I'm trying to adapt the code in https://stackoverflow.com/a/46135607/9637147 to scrape all URL links for games on the Cyberix3D website. But it fails to do so when I run my code, giving me a 403 Forbidden error. How do I fix my code?
This is so I can archive all of the games on the Cyberix3D website onto the Wayback Machine (http://web.archive.org/) quicker. I've tried adding the line useragent="Mozilla/5.0 (Windows NT 10.0; Win64; x64) Gecko/20170101 Firefox/67.0".encode("utf-8")

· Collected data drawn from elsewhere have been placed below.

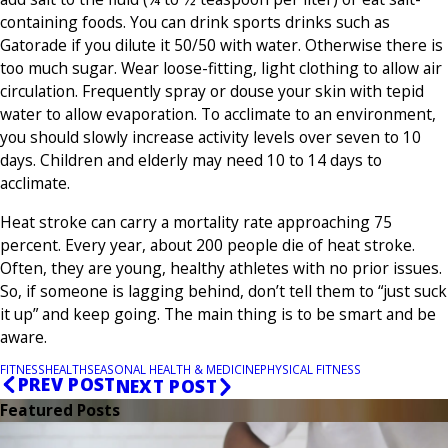
containing foods. You can drink sports drinks such as
Gatorade if you dilute it 50/50 with water. Otherwise there is
too much sugar. Wear loose-fitting, light clothing to allow air
circulation. Frequently spray or douse your skin with tepid
water to allow evaporation. To acclimate to an environment,
you should slowly increase activity levels over seven to 10
days. Children and elderly may need 10 to 14 days to
acclimate.
Heat stroke can carry a mortality rate approaching 75
percent. Every year, about 200 people die of heat stroke.
Often, they are young, healthy athletes with no prior issues.
So, if someone is lagging behind, don’t tell them to “just suck
it up” and keep going. The main thing is to be smart and be
aware.
FITNESS
HEALTH
SEASONAL HEALTH & MEDICINE
PHYSICAL FITNESS
PREV POST
NEXT POST
Featured Posts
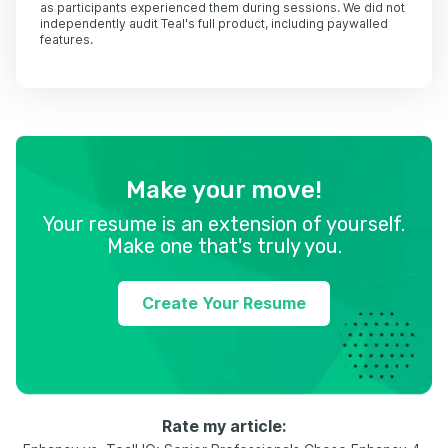
as participants experienced them during sessions. We did not
independently audit Teal's full product, including paywalled
features.
Make your move!
Your resume is an extension of yourself.
Make one that's truly you.
Create Your Resume
Rate my article:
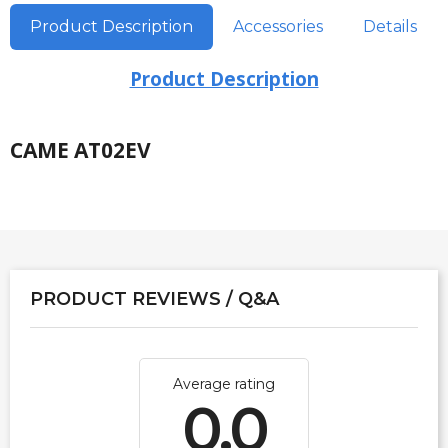
Product Description
Accessories
Details
Product Description
CAME AT02EV
PRODUCT REVIEWS / Q&A
Average rating
0.0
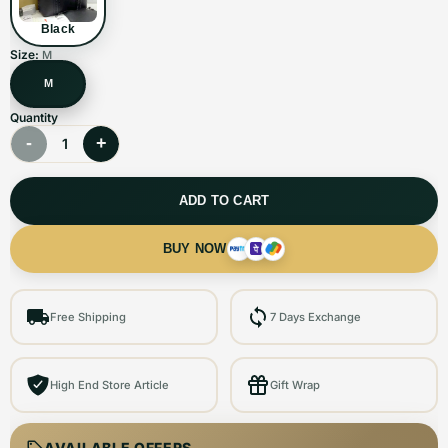
Black
Size:
M
M
Quantity
-
+
1
ADD TO CART
BUY NOW
Free Shipping
7 Days Exchange
High End Store Article
Gift Wrap
AVAILABLE OFFERS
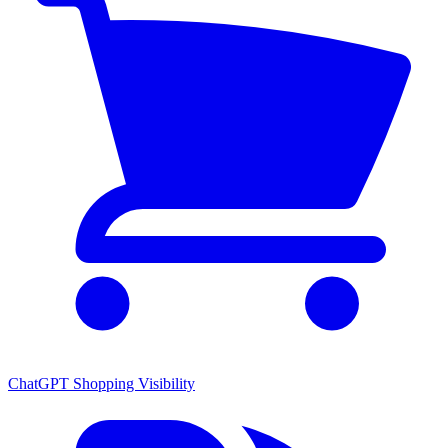
ChatGPT Shopping Visibility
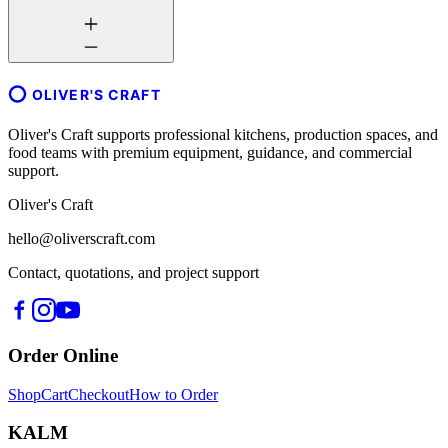
OLIVER'S CRAFT
Oliver's Craft supports professional kitchens, production spaces, and
food teams with premium equipment, guidance, and commercial
support.
Oliver's Craft
hello@oliverscraft.com
Contact, quotations, and project support
Order Online
Shop
Cart
Checkout
How to Order
KALM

before the first line of the for
loop, then replacing html=urlopen(url)
with html=urlopen(url,useragent)
to allow the code to use that user agent, but even then, I still get a 403 Forbidden error.
from urllib.request import urlopen
from bs4 import BeautifulSoup
file="Cyberix3D games.csv"
f=open(file,"w")
Headers="Link\n"
f.write(Headers)
for page in range(1,410):
url="http://www.gamemaker3d.com/games#page={}&orderBy=Recent".format(page)
html=urlopen(url)
soup=BeautifulSoup(html,"html.parser")
Title=soup.find_all("a",{"href":"views-field-nothing"})
for i in Title:
try:
link=i.find("a",{"href":"/player?pid="}).get_text()
print(link)
f.write("{}".format(link))
except:AttributeError
f.close()
I expect the aforementioned links to be printed in the Python 3.7.4 Shell and also be added to a CSV file called Cyberix3D games.csv, but I get urllib.error.HTTPError: HTTP Error 403: Forbidden
, following a bunch of File "C:\Users\Niall Ward\AppData\Local\Programs\Python\Python37-32\lib\urllib\request.py", line x, in y
s, in the Python 3.7.4 Shell, as well as an empty CSV file called Cyberix3D games.csv, instead.